The Democratic Progressive Party (DPP) yesterday completed the first stage of its application to hold a referendum, delivering 150,000 signatures petitioning for a referendum on the government’s planned economic cooperation framework agreement (ECFA) with China to the Central Election Committee’s Referendum Review Committee.
DPP Chairperson Tsai Ing-wen (蔡英文) said the government should not seek to boycott or delay the referendum.
“The government would pay a serious price if it did so,” Tsai told a press conference yesterday held with Taiwan Solidarity Union (TSU) Chairman Huang Kun-huei (黃昆輝) and former Examination Yuan president Yao Chia-wen (姚嘉文).
The DPP worked with the TSU and pro-independence groups in obtaining the signatures for the referendum.
The Referendum Act (公民投票法) stipulates that the signatures of 0.5 percent of eligible voters — about 80,000 people — must be collected to apply to hold a referendum. In the second application stage, 5 percent of eligible voters — about 800,000 — must sign a petition before the proposed referendum can be screened by the Referendum Review Committee.
“We realize the referendum law is flawed, with such a high threshold for a referendum, and that collecting 1 million signatures is a tremendous challenge for the party,” Tsai said, but she added that the DPP would collect the 1 million signatures to make the referendum happen.

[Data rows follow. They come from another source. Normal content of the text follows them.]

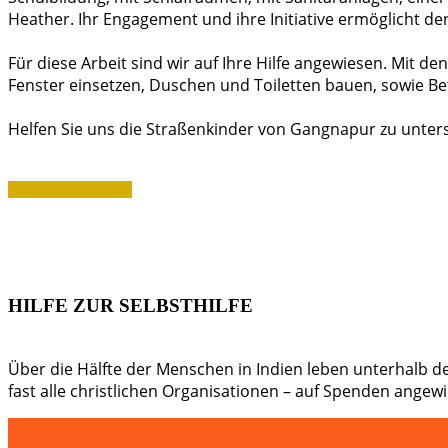
Heather. Ihr Engagement und ihre Initiative ermöglicht de
Für diese Arbeit sind wir auf Ihre Hilfe angewiesen. Mit 
Fenster einsetzen, Duschen und Toiletten bauen, sowie Bet
Helfen Sie uns die Straßenkinder von Gangnapur zu unterst
HELFEN SIE MIT
HILFE ZUR SELBSTHILFE
Über die Hälfte der Menschen in Indien leben unterhalb der
fast alle christlichen Organisationen – auf Spenden ange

Arguing that signing an ECFA would change Taiwan’s future politically, economically, socially and culturally, Tsai said that at its core the economic treaty with China concerned Taiwan’s sovereignty.
Unlike what President Ma Ying-jeou (馬英九) claimed, the ECFA cannot be separated from the sovereignty issue, she said.
In its referendum proposal, the DPP said that because holding referendums to decide on significant national affairs was a growing trend internationally and that because signing an ECFA with China would have a serious impact on Taiwan’s future, the government should agree to hold the referendum.
Ma has said on numerous occasions that he opposes a referendum on an ECFA, saying it is unnecessary because no political items would be included in the agreement.
Ma’s policies on China have been the least transparent of his administration, Tsai said yesterday, adding that she had never seen a government refusing to face the public to such a degree.
Many of Ma’s policies on China are made without public discussion and legislative review, including opening Taiwan to Chinese investment, she said.
“When Ma told the public that signing an ECFA with China was significant and an emergency, he never saw fit to elaborate on the process of signing it and hasn’t elaborated on the content and purpose of such an agreement,” Tsai said.
When an administration fails to govern well, the people should uphold their right to make decisions or pass judgment on significant national affairs, Tsai said, calling on the public not to abandon the right to vote on the ECFA.
At a separate setting yesterday, Deputy Minister of Economic Affairs John Deng (鄧振中) said of the referendum that “it would be a waste of government resources for the opposition party … since the benefits are already obvious to country’s business community.”
Deng, however, said it was the right of any opposition party to voice its opinion and use legal processes to express its views.
The ministry yesterday launched a series of cartoons to explain the doctrines of an ECFA, which it will distribute as brochures at various government-planned meetings throughout the country.